I had a whole summer of chocking where I lost like 16 matches in a row, some in a very spectacular chocking fashion (like a f*cked up 5 match-points in one of my matches). And I always felt bed during the match and after the match, so I stoped caring about the end result. And there were matches when I just didn't want to be on court, regardless of the opponent's level. Seeing that I started to read a lot of theory on mentality in tennis, but it was always hard to put it into practice.
And when I had a match that I knew I would never win. As a Nr 17 000-something in the country I played a top 200 player. And although I've lost 0:6 0:6, I also played the best tennis of my life, I had no inner restraints, I kick-served and sliced the second serve as I knew I could, and didn't serve my usual "100 % in 0 km/h" chicken-sh*t-serve, and so on, and I just memorised the way I've played.

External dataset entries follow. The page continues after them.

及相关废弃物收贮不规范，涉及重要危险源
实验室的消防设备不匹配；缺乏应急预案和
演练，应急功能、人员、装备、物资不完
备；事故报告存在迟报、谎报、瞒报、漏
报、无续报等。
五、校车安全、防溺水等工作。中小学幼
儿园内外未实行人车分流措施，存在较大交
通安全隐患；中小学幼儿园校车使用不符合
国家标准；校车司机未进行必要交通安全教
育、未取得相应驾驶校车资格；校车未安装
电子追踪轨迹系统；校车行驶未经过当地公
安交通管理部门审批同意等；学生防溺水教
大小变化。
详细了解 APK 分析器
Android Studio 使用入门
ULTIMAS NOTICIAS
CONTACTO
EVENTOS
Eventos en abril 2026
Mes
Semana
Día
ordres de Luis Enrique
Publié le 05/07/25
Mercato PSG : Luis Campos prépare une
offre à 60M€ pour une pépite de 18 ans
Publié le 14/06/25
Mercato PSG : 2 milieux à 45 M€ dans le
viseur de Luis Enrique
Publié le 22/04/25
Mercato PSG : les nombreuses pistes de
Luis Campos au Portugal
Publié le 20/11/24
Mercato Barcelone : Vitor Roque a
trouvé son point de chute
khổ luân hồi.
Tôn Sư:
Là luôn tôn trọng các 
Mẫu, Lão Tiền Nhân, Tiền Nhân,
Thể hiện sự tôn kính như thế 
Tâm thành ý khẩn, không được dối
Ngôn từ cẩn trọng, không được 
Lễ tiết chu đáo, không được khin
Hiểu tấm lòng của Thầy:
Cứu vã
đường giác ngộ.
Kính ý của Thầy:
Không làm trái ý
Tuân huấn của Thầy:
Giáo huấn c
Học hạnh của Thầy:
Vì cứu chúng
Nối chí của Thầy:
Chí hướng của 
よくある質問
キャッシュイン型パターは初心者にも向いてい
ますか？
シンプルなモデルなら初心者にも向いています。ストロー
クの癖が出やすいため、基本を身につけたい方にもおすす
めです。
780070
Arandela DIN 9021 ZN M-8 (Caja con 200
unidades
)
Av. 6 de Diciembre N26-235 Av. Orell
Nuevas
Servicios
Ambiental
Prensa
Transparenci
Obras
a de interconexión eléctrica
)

Then another thing came to my mind: I spend money on coaches, I pay the club fee, I pay tournament money, I pay for stringing jobs, and if I can't play a good match and win, it means I just spend all that money for nothing. I was kinda furious at myself and decided that from now on I will play the best I can regardless of the result and I will just enjoy my game as I did in that match. It's still hard for to play in the present not thinking about the outcome, but I just decided to fight more, try to go for every ball and do what I can do best on court. I think now I've chocked mostly because I didn't enjoy being on court, and I probably subconsciously never wanted to win too (for many reasons, including empathy). It is kind a banality, but it really helped me. In my last tournament last week I've made it to the final for the first time in my life (although there were only 4 rounds) really just thinking that I have to enjoy my strokes, my movements and my tactical decisions and that I don't have to care for lost points.